Eosinophilic Granulomatosis with Polyangiitis (EGPA), formerly Churg-Strauss Syndrome

EGPA is characterized by a classic triad of asthma, eosinophilia, and necrotizing vasculitis. The presence of asthma, peripheral blood eosinophilia with elevated IgE levels, pulmonary eosinophilia in BAL fluid, and the presence of eosinophils in tissue, make it unique amongst AAV, and also make it difficult to identify as a manifestation of vasculitis. EGPA is the rarest of the three AAVs, and DAH is rarely seen in EPGA. Migratory ground glass lesions on CT are the characteristic lower respiratory tract finding in EGPA.

Cardiac involvement is more common in EGPA than the other AAVs, occurring in 15-50% of patients, and it is disproportionately associated with high mortality. Gastrointestinal involvement with pain, infarction, hemorrhage, and viscus perforation are also more common in EGPA than other AAVs.

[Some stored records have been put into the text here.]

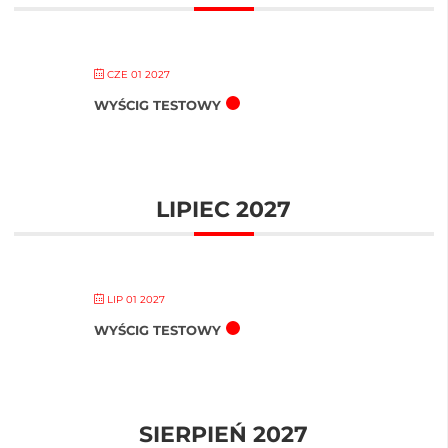
CZE 01 2027
WYŚCIG TESTOWY
LIPIEC 2027
LIP 01 2027
WYŚCIG TESTOWY
SIERPIEŃ 2027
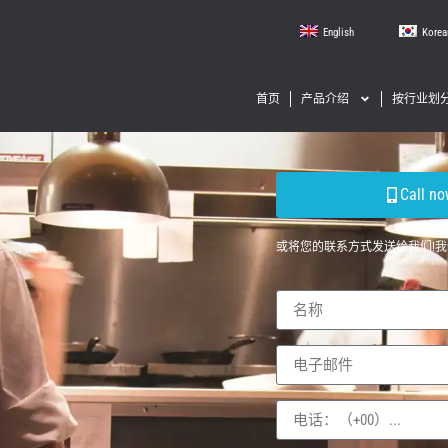
English
Korea
首页
产品介绍
按行业划
Call no
或将您的联系方式发送给我们!我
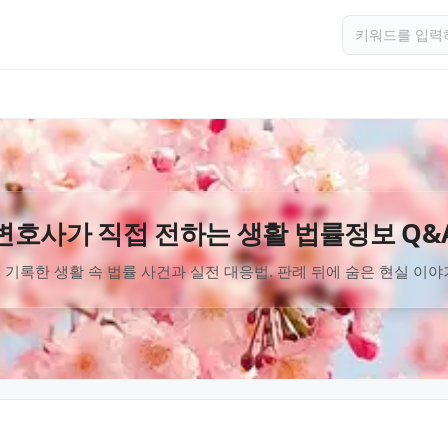
변호사가 직접 전하는 생활 법률정보 Q&
 기록한 생활 속 법률 사건과 실전 대응법. 판례 뒤에 숨은 현실 이야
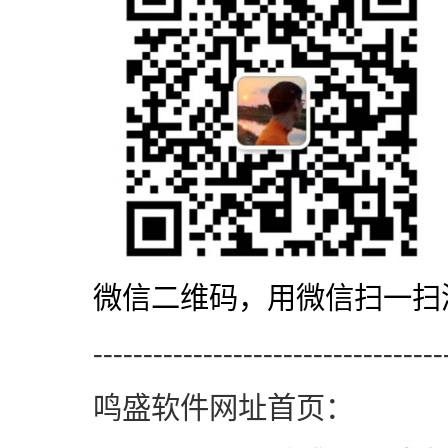
微信二维码，用微信扫一扫
-----------------------------------
鸣盛软件网址首页：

Microscopic Polyangiitis (MPA)

RPGN is nearly always present in MPA, and MPA is the most common pulmonary-renal syndrome. In contrast to GPA with its classic upper airway findings and cavitary lesions and EGPA with its asthma and ground glass opacities, MPA does not have features that distinguish it from other AAV aside from its very high rate of renal involvement. What does distinguish MPA from GPA and MPA is the absence of granulomas on biopsy.

Beware: there are other diseases that can mimic pulmonary vasculitis:

Signs and symptoms of vasculitis can overlap significantly with other conditions, including infection, malignancy, connective tissue disease, drug toxicity, and venous thromboembolic disease. DAH has myriad etiologies, and pulmonary capillaritis (suggestive of vasculitis) must be differentiated from diffuse alveolar damage and bland hemorrhage (e.g., coagulopathy, mitral stenosis, inhalation injury, drug-associated disease).

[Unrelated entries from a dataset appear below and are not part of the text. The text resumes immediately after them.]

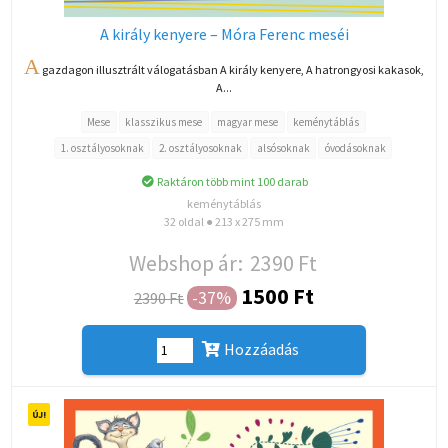
A király kenyere – Móra Ferenc meséi
A
gazdagon illusztrált válogatásban A király kenyere, A hatrongyosi kakasok,
A...
Mese
klasszikus mese
magyar mese
keménytáblás
1. osztályosoknak
2. osztályosoknak
alsósoknak
óvodásoknak
Raktáron több mint 100 darab
keménytáblás
32 oldal ● 213 x 275 mm
Webshop ár:
2390 Ft
1500 Ft
-37%
2390 Ft
Hozzáadás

How and/or why did the patient develop pulmonary vasculitis?

The etiology of AAV, like most other autoimmune diseases, is not known. Case findings of AAV have increased significantly with the advent of ANCA testing in the last 20-30 years. With regard to specific AAV, GPA has an annual incidence of 4.9-10.5 per million, CSS from 0.5-4.2 per million, and MPA from 2.7-11.6 per million.

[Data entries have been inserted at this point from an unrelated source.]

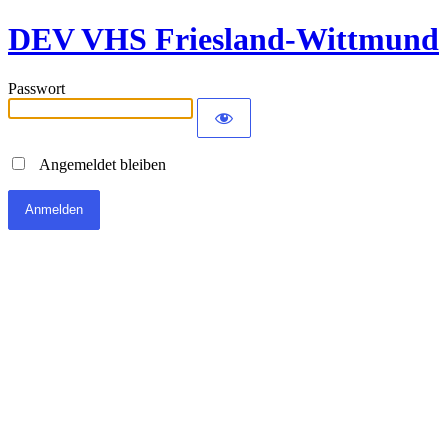
DEV VHS Friesland-Wittmund
Passwort
Angemeldet bleiben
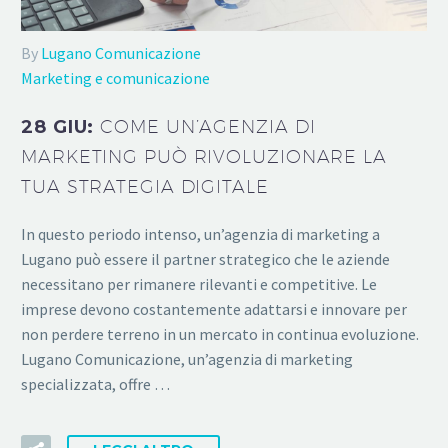
By
Lugano Comunicazione
Marketing e comunicazione
28 GIU:
COME UN’AGENZIA DI
MARKETING PUÒ RIVOLUZIONARE LA
TUA STRATEGIA DIGITALE
In questo periodo intenso, un’agenzia di marketing a
Lugano può essere il partner strategico che le aziende
necessitano per rimanere rilevanti e competitive. Le
imprese devono costantemente adattarsi e innovare per
non perdere terreno in un mercato in continua evoluzione.
Lugano Comunicazione, un’agenzia di marketing
specializzata, offre …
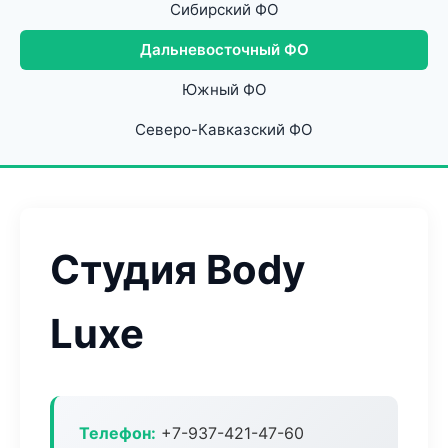
Сибирский ФО
Дальневосточный ФО
Южный ФО
Северо-Кавказский ФО
Студия Body
Luxe
Телефон:
+7-937-421-47-60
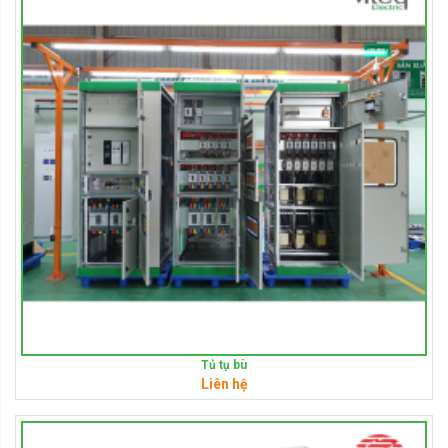
Tủ tụ bù
Liên hệ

What laboratory studies should you order to help make the diagnosis, and how should you interpret the results?

Laboratory Testing

When a patient presents with potential pulmonary vasculitis, labs for systemic vasculitis should be sent, specifically ANA, ANCA, anti-myeloperoxidase antibody (MPO), and anti-proteinase 3 (PR3) antibody. Additionally, evaluation for connective tissue disease should take place, with antinuclear antibodies, rheumatoid factor, and disease-specific antibodies (e.g., anti-dsDNA, anti-Smith, anti-RNP, and antibodies for antiphospholipid antibody syndrome). Goodpasture disease, which is an autoimmune disorder against glomerular basement membrane, can also present with the combination of DAH and RPGN, so in the proper clinical setting, sending anti-glomerular basement membrane antibodies should also be considered.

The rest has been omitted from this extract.